For the lower bound, let $R^*_n := \max_{n\textrm{-types } P} H(P).$ Then using the lower bound you have, we know that $\frac1n \log|A_n| \ge R^*_n - O(\log(n )/n).$ So, we would conclude that $\liminf \frac1n \log|A_n| \ge R$ if we can argue that $R_n^* \to R$. This follows from b) and c): I'll again leave it to you to complete the argument.

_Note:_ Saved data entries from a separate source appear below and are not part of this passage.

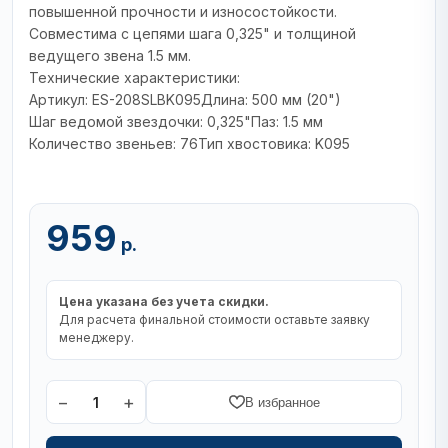
повышенной прочности и износостойкости.
Совместима с цепями шага 0,325" и толщиной
ведущего звена 1.5 мм.
Технические характеристики:
Артикул: ES-208SLBK095Длина: 500 мм (20")
Шаг ведомой звездочки: 0,325"Паз: 1.5 мм
Количество звеньев: 76Тип хвостовика: K095
959
р.
Цена указана без учета скидки.
Для расчета финальной стоимости оставьте заявку
менеджеру.
−
+
1
В избранное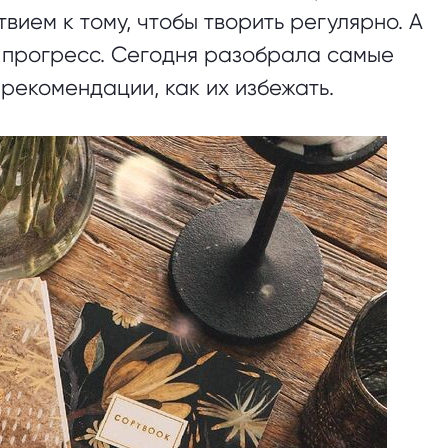
вием к тому, чтобы творить регулярно. А
й прогресс. Сегодня разобрала самые
рекомендации, как их избежать.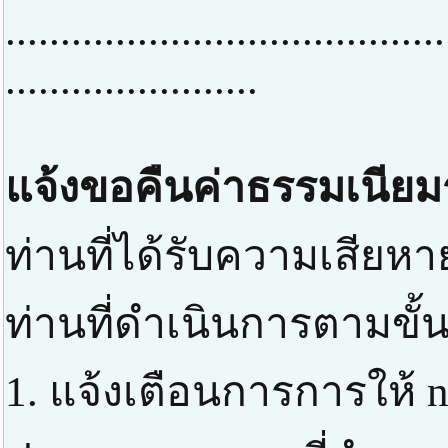
........................................
.......................
แจ้งขอคืนค่าธรรมเนียม
ท่านที่ได้รับความเสียหา
ท่านที่ดำเนินการตามขั้
1. แจ้งเตือนการการให้ n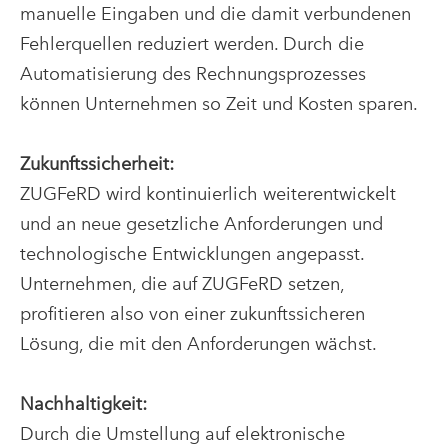
manuelle Eingaben und die damit verbundenen
Fehlerquellen reduziert werden. Durch die
Automatisierung des Rechnungsprozesses
können Unternehmen so Zeit und Kosten sparen.
Zukunftssicherheit:
ZUGFeRD wird kontinuierlich weiterentwickelt
und an neue gesetzliche Anforderungen und
technologische Entwicklungen angepasst.
Unternehmen, die auf ZUGFeRD setzen,
profitieren also von einer zukunftssicheren
Lösung, die mit den Anforderungen wächst.
Nachhaltigkeit:
Durch die Umstellung auf elektronische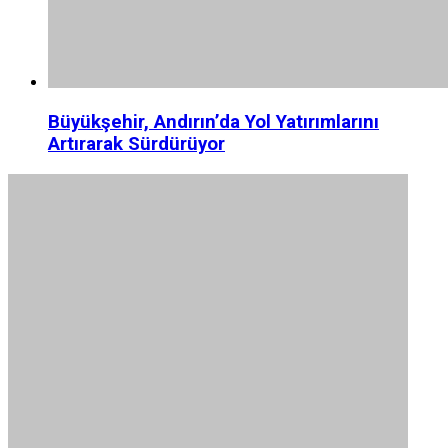
Büyükşehir, Andırın’da Yol Yatırımlarını
Artırarak Sürdürüyor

For 2), the ideas are similar. Clearly it suffices to show that for $B_n := \mathcal{X}\setminus A_n = \bigcup_{n\textrm{-types} P : H(P) > R} \mathcal{T}^n_P,$ it holds that $Q^n(B_n) \to 0$. But by the inequality you have, we know that $$ Q^n(B_n) = \sum_{n\textrm{-types} P : H(P) > R} Q^n(\mathcal{T}^n_P) \le (n+1)^{|\mathcal{X}|} \max_{n\textrm{-types} P : H(P) > R} 2^{-n D(P\|Q)}.$$
Now, the key point is that since $H(Q) < R,$ for any $P$ such that $H(P) > R, D(P\|Q) > 0$. This in fact also follows from the continuity of $H(P)$: since the entropy difference is nonzero, $\|P-Q\|$ must be lower bounded, which in turn means that $D(P\|Q)$ must be lower bounded (note that this would break if instead we had assumed that $H(Q) = R$, think about why). Again I'll leave it to you to show all this formally.
In any case, then, we have an upper bound on $1-Q^n(A_n)$ of the form $(n+1)^{|\mathcal{X}|} 2^{-n \varepsilon}$ for some $\varepsilon > 0,$ which decays to $0$ with $n$.